Rolling for Initiative is a weekly column by Scott Thorne, PhD, owner of Castle Perilous Games & Books in Carbondale, Illinois and instructor in marketing at Southeast Missouri State University.  This week, Thorne offers his take on the major announcements of the week involving Renegade Game Studios, Fantasy Flight Games, and Wizards of the Coast.

Renegade Game Studios announced this week that the company will cut back on three of its current American distributors, Peachstate, GTS and Southern Hobby, and follow Looney Labs in limiting distribution to ACD Distribution and Alliance Distribution only (see "Renegade Game Studios Cuts Back to Two U.S. Hobby Distributors").  This tightening of distribution channels will hurt the three distributors getting the boot, have little impact on consumers, and benefit Renegade, Alliance and ACD.  Consumers should see little impact on availability of the Renegade line as most retail outlets already have accounts with ACD and Alliance, especially, due to the exclusive distribution arrangements WizKids and Asmodee NA have with the latter distributor.  Any US retailer wishing to carry their product lines, with which over 90% of the game stores in the US have an account.  ACD and Alliance will benefit some as accounts that purchased Renegade products from the other three distributors  will have to shift purchases.
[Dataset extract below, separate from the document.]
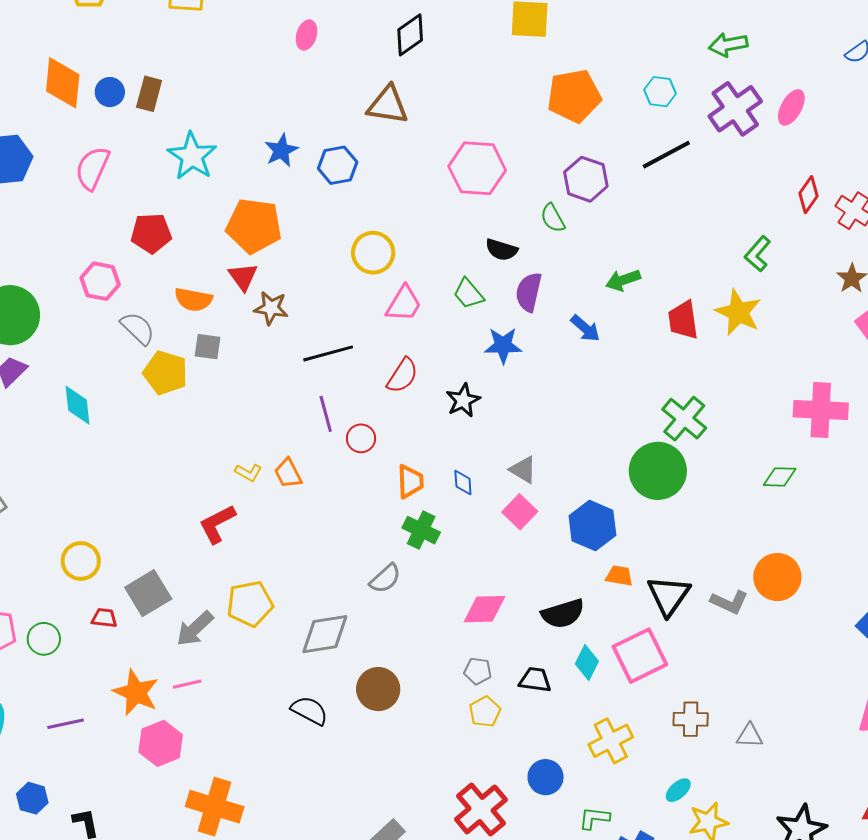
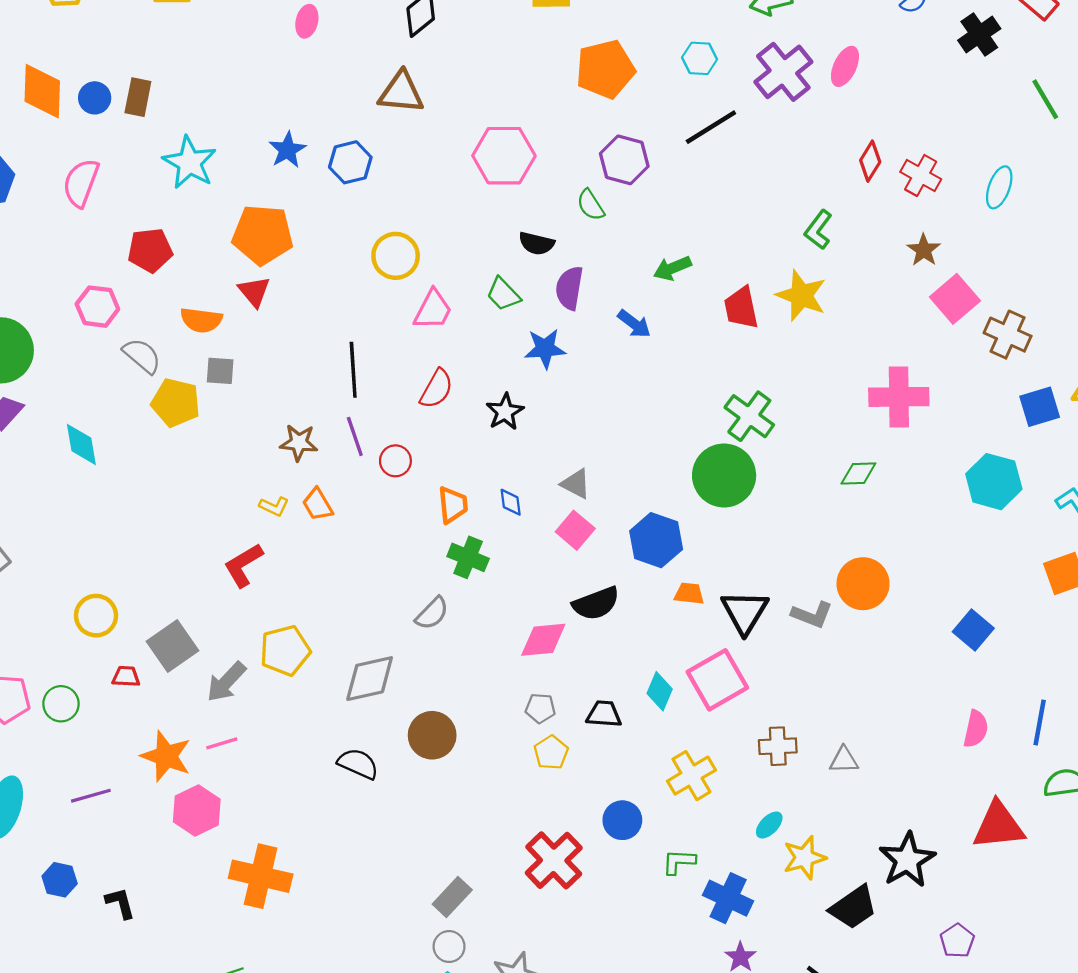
brown star: (271, 308) -> (299, 443), moved
black line: (328, 353) -> (353, 370), turned -75
black semicircle: (563, 614) -> (596, 603), moved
The big beneficiary of the change is Renegade which should see significant cost savings by condensing five distribution partners down to two, reaping significant economies of scale by bulking up shipments to ACD and Alliance.  It is almost always cheaper, per item, to ship an item as part of a larger shipment than a smaller one.

Speaking of Asmodee NA, Fantasy Flight Games announced this week that Covert Missions would be the last expansion for the Star Wars: Destiny dice game, and that organized play support would end with the world championships this May (see "'Star Wars: Destiny's' Fate is Sealed").  Star Wars: Destiny started off quite strongly, with huge demand and selling out quickly nationwide.  Unfortunately, the line’s sales level apparently caught Fantasy Flight Games unprepared for the demand with product remaining out of stock for several weeks (shades of Keyforge) and sales levels, though good throughout 2017 and 2018, it never maintained the levels reached at introduction and steadily trended downward for the duration of the product line.  Modifying the rules for tournament and league play, essentially rendering the first few sets unusable in organized play and making all of those dice collected useless, did not encourage new players to enter the game. Unlike Magic, HeroClix, Yu-Gi-Oh and Pokemon, new players did not enter the game as early players moved out, significantly reducing the player base.  As with Warlord and Highlander (the early version of which was, in my opinion, one of the best designed TCGs ever), pockets of play will continue but most likely through online communities.

Making WPN Premium status even more desirable for stores selling Magic products, WotC announced new benefits for stores achieving Premium status with the benefits starting next month (see " Wizards of the Coast Announces 'Magic' World Championship Viewing Parties for WPN Premium Stores ").  WPN Premium stores will get to host a Magic World Championship viewing party and host a Standard format tournament the same day with an alternate art foil Crucible of Worlds going to the top 16 players. Other announced benefits include the Mystery Booster set launch tournaments with special prizing, additional marketing materials for the Ikoria: Lair of Behemoths booster expansion, a foil version of Commander Collection:  Green, only available at Premium stores, and priority scheduling for WPN Qualifiers. Most of what WotC had planned was designed to drive in-store tournament play, with only the foil Commander Collection:  Green a limited product that customers will have to visit Premium stores to purchase. If they are not interested in the foil edition, customers should find them at their local WPN store.  Most of the other benefits drive WotC’s focus on retail-tainment.  The company sees stores as places to play the game and will provide events and support to drive them into them to play, not, at least currently, providing exclusive product to drive them in to buy.  It will certainly prove interesting to see if WotC continues that marketing plan.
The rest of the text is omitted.